I'm willing to believe it is a passing phase of youth. But you can learn a lot about the person and find your red flags if you are looking for them. It is worth a conversation to get to the "why?"
Anonymous
Anonymous wrote:I know it isn’t the same thing but I have a friend who is a mom influencer. I hate hanging out with her because we have to go somewhere new and trendy and she has to take a million photos and videos. She spends more time zooming in on food than focusing on our conversation.


I would find that really annoying, too. My husband watches a lot of travel youtube videos and I always think I would actually hate going on a trip if we had to spend the whole time documenting our trip like that. And I used to be a travel writer, too! So I know what it's like to be on a trip and also taking notes and pictures for future use.

That said, for OP - honestly, everyone is going to be annoying in some way. If you like someone in person, just go out on a date. You don't have to follow them on IG if their online persona bugs you. I think your generation is really suffering for relying so much on apps to meet people and gauge how compatible you are. If she's into you and you were into her when you actually met in person, just one date. Stop being so judgmental = and, let's face it, fearful - that you can't get off the computer and go outside.
Anonymous
Anonymous wrote:
Anonymous wrote:Unless you’re teens, the fact that she still even *has* active social media pages is a red flag.

This. It's equivalent to a grown man spending hours each day playing video games.


you guys were really made for these times
Anonymous
Anonymous wrote:I’m being dead serious when I say this, but you may want to see if she has an OF page as well.


Definitely. Go over to OF. Spend as much time there as you need to, to track this woman down and confirm she isn't good enough for you. Then spend some more time finding some other women who aren't good enough for you. Make sure you study them very closely so you can come back and tell us in great detail all the ways they've let you down.
Anonymous
Anonymous wrote:I bet if you joined a hiking club, stream cleanup volunteer group, Habitat for Humanity or some other outdoorsy activity, you would meet women who are focused on more worthwhile endeavors than posting 5 times per day on social media.


Those women are on social media, too. Most people are on social media in some form or another. They're posting pictures of themselves, or of the cabin they just renovated, or of their dogs, or whatever. Their hikes are going up on socials. PEOPLE are on social media. If you write off every person with a social media account you are going to have an even harder time not being single.

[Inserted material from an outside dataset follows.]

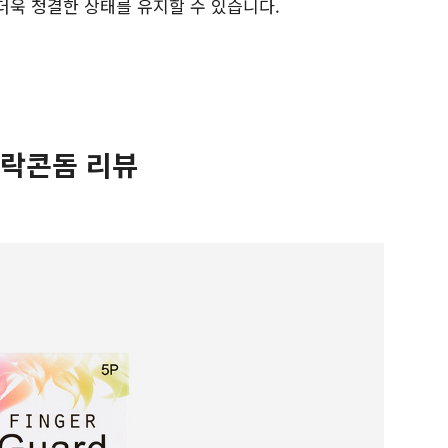
더욱 청결한 상태를 유지할 수 있습니다.
락콘돔 리뷰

Have you gotten any indication OP is a hiker? Or cleans up streams? No, he was at a networking event - then hopped right over to Instagram to look up this woman he met. He's in that world - just prefers to judge the other people in it.
Anonymous
Anonymous wrote:
Anonymous wrote:I own a social media agency and have worked with a lot of well-known influencers.

Swimsuits pics are NBD, it's no different than a ripped man posting shirtless pics (which they do ALL the time).

It more depends on her mindset. I work with people who see it as a business separate from their personal life. It's just about money and you don't get validation from it. The people who post sexy stuff don't give AF about their followers - it's just a way to get money, none of them are DMing these guys (who they recognize are desperate and not good partner material).

If I dated someone who was DMing and flirting with strangers - I'd have a problem with that.

I'd just have an open conversation, not of how it bothers you, but be genuinely curious about her overall plan. Does she want to make money? Is it just for fun?

One thing I *can* guarantee you is with 2k followers, she's not getting sexy rich men sliding into her DMs. If any men DM her, they're creeps. She's also not going to be making any money off of 2k followers.

Funny enough I was chatting with some women in their 50s the other day about what I do. General consensus among older women is if you have the opportunity to make money on OF while you're still young and beautiful, do it. Get in, make a bunch of money, get out.


No one cares that you turned your own SM obsession into a side hustle


You do realize DCUM is social media, right? How many hours a day do you spend on here?